SE trims come decently equipped with 17-inch steel wheels, roof rails, keyless entry and ignition, heated mirrors, dual-zone climate control, and a sliding and reclining second row. A 50/50-split third row is optional. Moving up to the SXT adds alloy wheels, foglights and the third row as standard. Crossroad trims add 19-inch wheels and Bluetooth among a few other items, while Crossroad Plus trims feature tri-zone climate control, leather-trimmed upholstery, a power driver seat, a fold-flat front passenger seat and an 8.4-inch touchscreen.
In addition to the standard V6, the GT comes with different 19-inch wheels, a sport-tuned suspension, heated front seats and a premium audio system. There are several options for the Journey, including a sunroof, rear parking sensors, integrated second-row child booster seats and a navigation system. Many of the upper trim level features are also available for the lower trims through option packages.
Used Dodge Journey Models The Dodge Journey was introduced for the 2009 model year.

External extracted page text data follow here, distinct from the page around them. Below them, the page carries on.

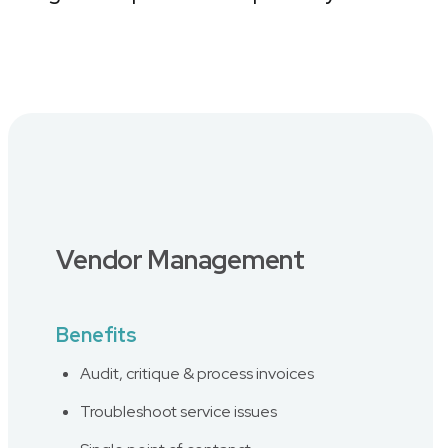
Vendor Management
Benefits
Audit, critique & process invoices
Troubleshoot service issues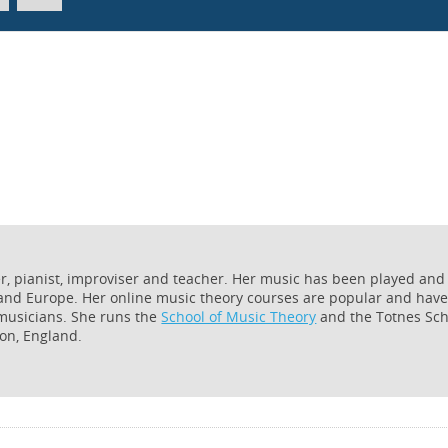
er, pianist, improviser and teacher. Her music has been played and
 and Europe. Her online music theory courses are popular and hav
 musicians. She runs the
School of Music Theory
and the Totnes Sch
on, England.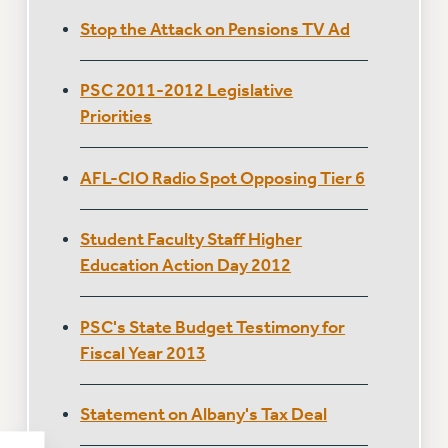
Stop the Attack on Pensions TV Ad
PSC 2011-2012 Legislative
Priorities
AFL-CIO Radio Spot Opposing Tier 6
Student Faculty Staff Higher
Education Action Day 2012
PSC's State Budget Testimony for
Fiscal Year 2013
Statement on Albany's Tax Deal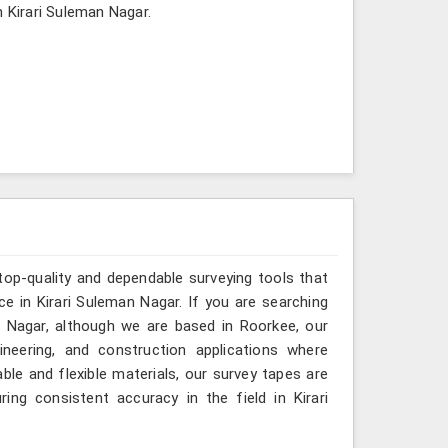
n Kirari Suleman Nagar.
top-quality and dependable surveying tools that
ce in Kirari Suleman Nagar. If you are searching
 Nagar, although we are based in Roorkee, our
ineering, and construction applications where
le and flexible materials, our survey tapes are
ing consistent accuracy in the field in Kirari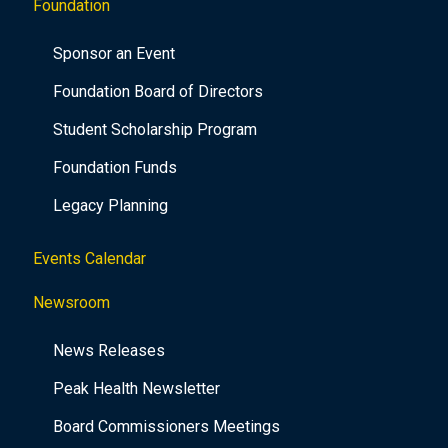
Foundation
Sponsor an Event
Foundation Board of Directors
Student Scholarship Program
Foundation Funds
Legacy Planning
Events Calendar
Newsroom
News Releases
Peak Health Newsletter
Board Commissioners Meetings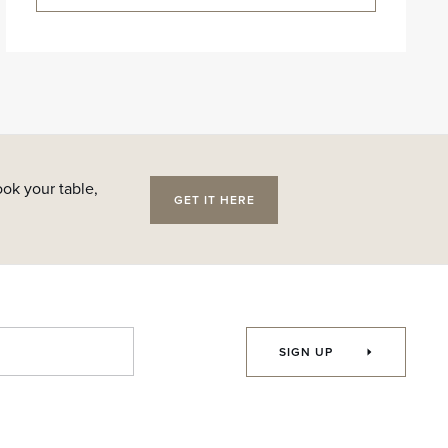
ok your table,
GET IT HERE
SIGN UP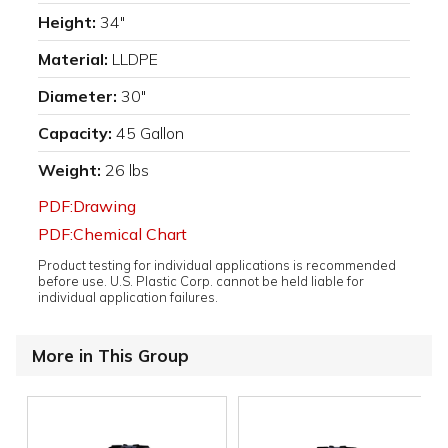
Height:
34"
Material:
LLDPE
Diameter:
30"
Capacity:
45 Gallon
Weight:
26 lbs
PDF:Drawing
PDF:Chemical Chart
Product testing for individual applications is recommended
before use. U.S. Plastic Corp. cannot be held liable for
individual application failures.
More in This Group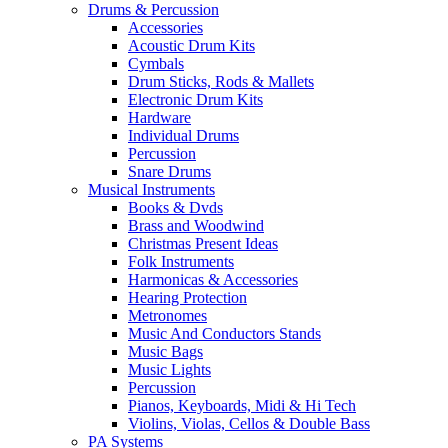
Drums & Percussion
Accessories
Acoustic Drum Kits
Cymbals
Drum Sticks, Rods & Mallets
Electronic Drum Kits
Hardware
Individual Drums
Percussion
Snare Drums
Musical Instruments
Books & Dvds
Brass and Woodwind
Christmas Present Ideas
Folk Instruments
Harmonicas & Accessories
Hearing Protection
Metronomes
Music And Conductors Stands
Music Bags
Music Lights
Percussion
Pianos, Keyboards, Midi & Hi Tech
Violins, Violas, Cellos & Double Bass
PA Systems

With only one significant update early in its lifespan and the renaming and repackaging of trim levels along the way, almost everything in the Journey's class now outmatches it in driving character, power, features and refinement.
From the start, the Journey wasn't that impressive. Besides the weak base four-cylinder engine that carries on today, the other engine option was a lackluster 3.5-liter V6 that made only 235 hp. No matter which engine you picked, acceleration was either slow or glacial. Other Journey drawbacks included poor handling, lifeless steering feel, cheap interior materials, dated design and poor build quality.
For 2011, the Journey was significantly overhauled. A more powerful and efficient V6 emerged, along with revised suspension tuning and a redesigned interior with better materials, tighter construction and a smarter control layout. Improvements in ride quality and steering feel made the Journey more competitive with other crossovers of the day. Since then, changes have essentially been limited to a shuffling of trim levels and equipment.